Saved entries
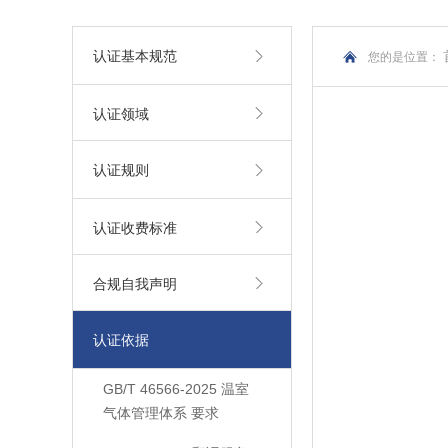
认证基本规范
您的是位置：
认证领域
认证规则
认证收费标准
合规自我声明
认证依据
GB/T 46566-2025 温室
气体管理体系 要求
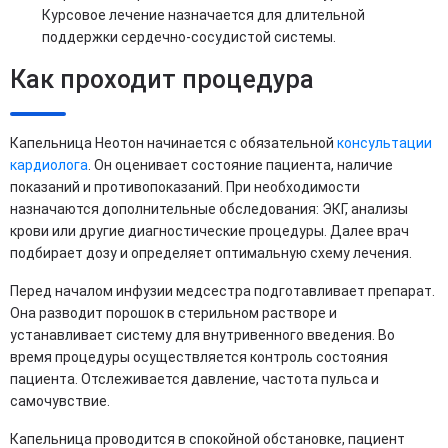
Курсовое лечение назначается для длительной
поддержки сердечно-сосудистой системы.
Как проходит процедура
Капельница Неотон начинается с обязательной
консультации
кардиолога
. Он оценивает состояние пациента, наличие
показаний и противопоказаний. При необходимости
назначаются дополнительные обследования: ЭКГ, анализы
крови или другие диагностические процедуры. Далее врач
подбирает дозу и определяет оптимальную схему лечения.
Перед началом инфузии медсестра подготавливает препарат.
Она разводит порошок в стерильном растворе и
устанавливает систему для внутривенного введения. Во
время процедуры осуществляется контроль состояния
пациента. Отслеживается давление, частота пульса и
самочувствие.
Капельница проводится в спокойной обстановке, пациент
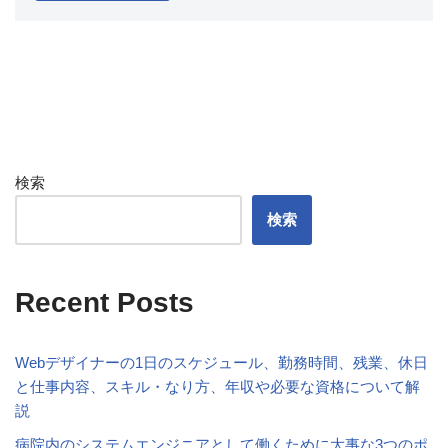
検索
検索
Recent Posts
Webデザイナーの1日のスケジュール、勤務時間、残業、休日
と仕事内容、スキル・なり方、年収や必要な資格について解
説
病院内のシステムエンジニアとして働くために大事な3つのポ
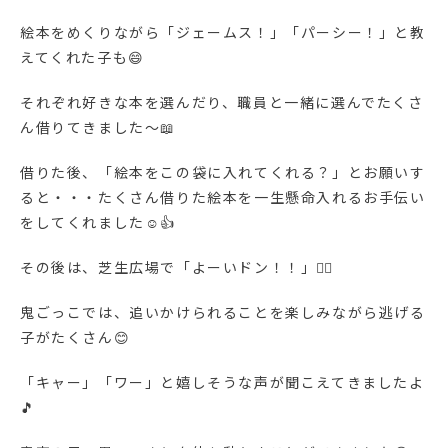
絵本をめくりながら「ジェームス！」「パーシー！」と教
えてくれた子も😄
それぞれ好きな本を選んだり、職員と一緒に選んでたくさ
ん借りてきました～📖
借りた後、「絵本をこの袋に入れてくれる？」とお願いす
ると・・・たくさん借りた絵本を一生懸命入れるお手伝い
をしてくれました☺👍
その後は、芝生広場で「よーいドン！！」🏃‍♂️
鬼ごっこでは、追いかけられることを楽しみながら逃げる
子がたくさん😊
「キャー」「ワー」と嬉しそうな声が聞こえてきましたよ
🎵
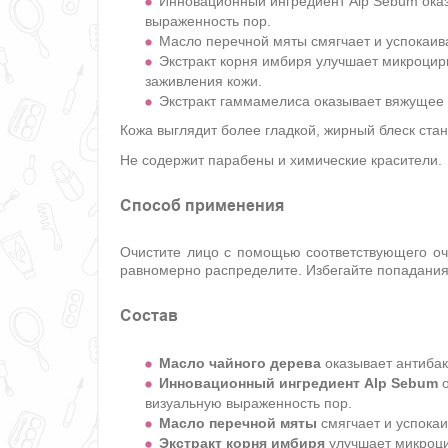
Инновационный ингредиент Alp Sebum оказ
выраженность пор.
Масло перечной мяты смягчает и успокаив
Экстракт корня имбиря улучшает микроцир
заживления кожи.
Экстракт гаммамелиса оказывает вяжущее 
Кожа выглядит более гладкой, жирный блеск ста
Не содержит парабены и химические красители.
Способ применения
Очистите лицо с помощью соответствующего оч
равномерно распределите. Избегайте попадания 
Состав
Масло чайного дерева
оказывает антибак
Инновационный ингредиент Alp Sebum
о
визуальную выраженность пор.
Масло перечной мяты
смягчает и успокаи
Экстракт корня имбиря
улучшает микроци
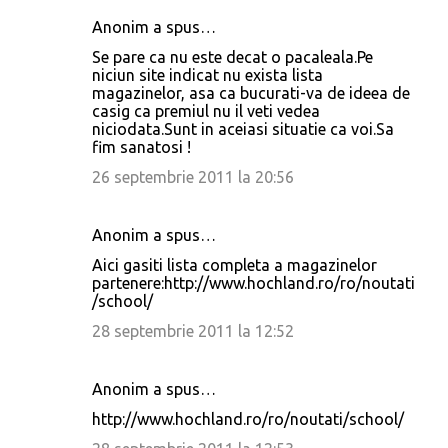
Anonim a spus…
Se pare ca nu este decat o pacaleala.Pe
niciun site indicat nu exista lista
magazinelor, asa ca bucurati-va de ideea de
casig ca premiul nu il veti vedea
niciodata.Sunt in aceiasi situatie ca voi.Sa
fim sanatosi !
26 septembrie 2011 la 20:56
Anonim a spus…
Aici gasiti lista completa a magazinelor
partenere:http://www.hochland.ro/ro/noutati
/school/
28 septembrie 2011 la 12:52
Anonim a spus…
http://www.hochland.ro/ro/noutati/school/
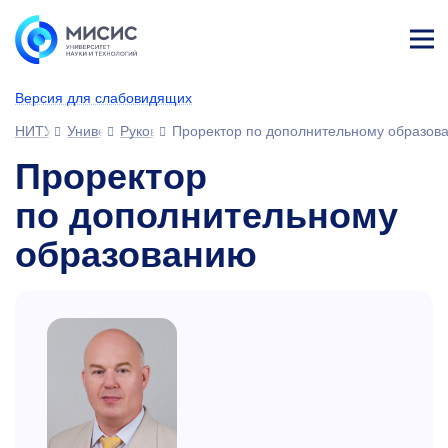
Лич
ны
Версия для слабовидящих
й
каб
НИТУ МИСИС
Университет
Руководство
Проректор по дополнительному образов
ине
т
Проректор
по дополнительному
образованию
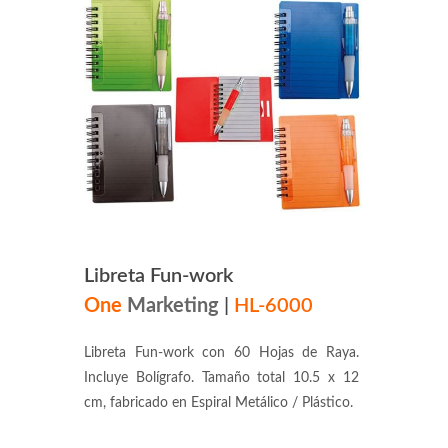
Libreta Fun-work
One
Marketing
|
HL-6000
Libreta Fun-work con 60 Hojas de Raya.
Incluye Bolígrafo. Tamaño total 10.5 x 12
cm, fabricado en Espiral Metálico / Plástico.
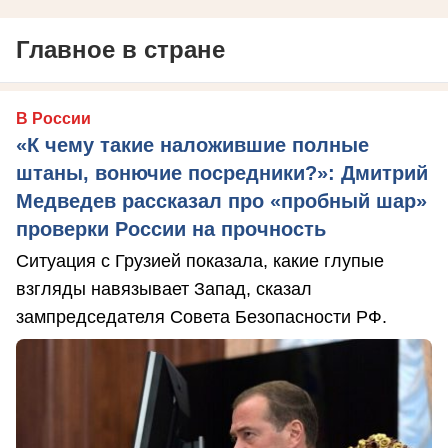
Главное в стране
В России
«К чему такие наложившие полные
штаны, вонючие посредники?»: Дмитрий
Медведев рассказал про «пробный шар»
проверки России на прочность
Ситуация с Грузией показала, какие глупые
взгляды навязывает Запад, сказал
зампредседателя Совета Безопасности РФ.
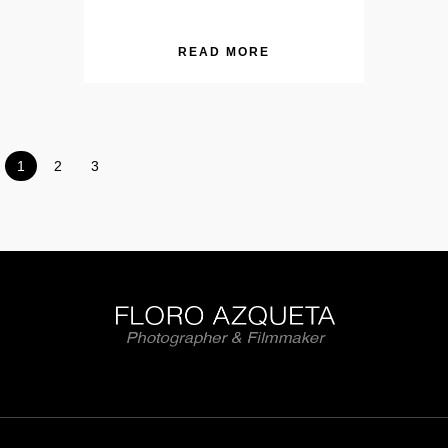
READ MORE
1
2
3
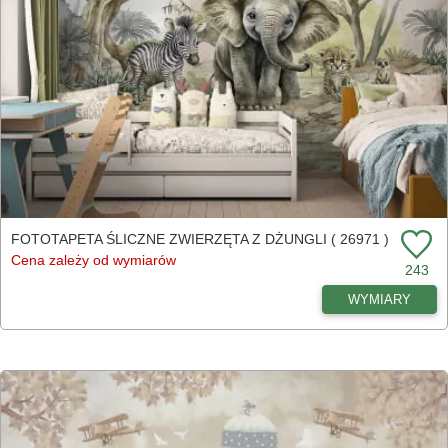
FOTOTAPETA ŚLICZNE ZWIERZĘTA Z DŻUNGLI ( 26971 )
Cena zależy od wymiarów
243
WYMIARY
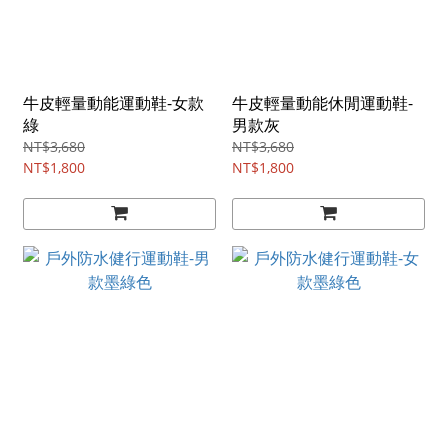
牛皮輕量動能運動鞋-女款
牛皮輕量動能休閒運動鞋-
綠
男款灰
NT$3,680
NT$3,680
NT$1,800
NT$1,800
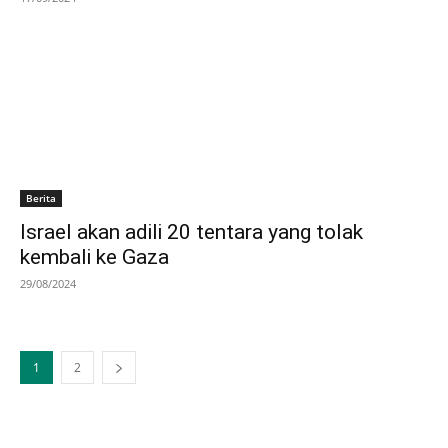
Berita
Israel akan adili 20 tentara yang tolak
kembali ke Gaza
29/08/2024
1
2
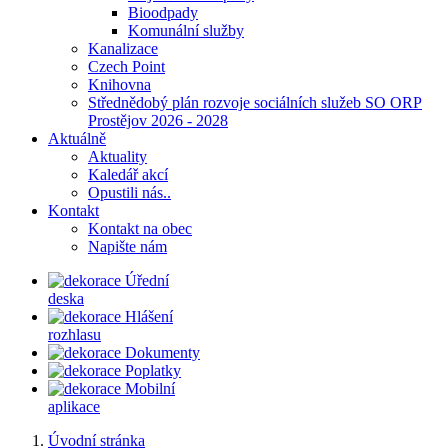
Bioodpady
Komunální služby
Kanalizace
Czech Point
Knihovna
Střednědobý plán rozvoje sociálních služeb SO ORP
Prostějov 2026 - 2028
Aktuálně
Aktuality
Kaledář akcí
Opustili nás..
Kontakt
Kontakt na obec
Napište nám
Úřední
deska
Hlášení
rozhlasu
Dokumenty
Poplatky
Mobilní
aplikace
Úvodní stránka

> _EXERCISE GOAL_: Above are some records; quote exactly and only the lines that begin at the line containing "GB/T 46566-2025 温室" and stop after the line containing "показаний и противопоказаний.", leaving out the pictures.

> _SOLUTION FOR THIS TASK_:
GB/T 46566-2025 温室
气体管理体系 要求
Курсовое лечение назначается для длительной
поддержки сердечно-сосудистой системы.
Как проходит процедура
Капельница Неотон начинается с обязательной
консультации
кардиолога
. Он оценивает состояние пациента, наличие
показаний и противопоказаний. При необходимости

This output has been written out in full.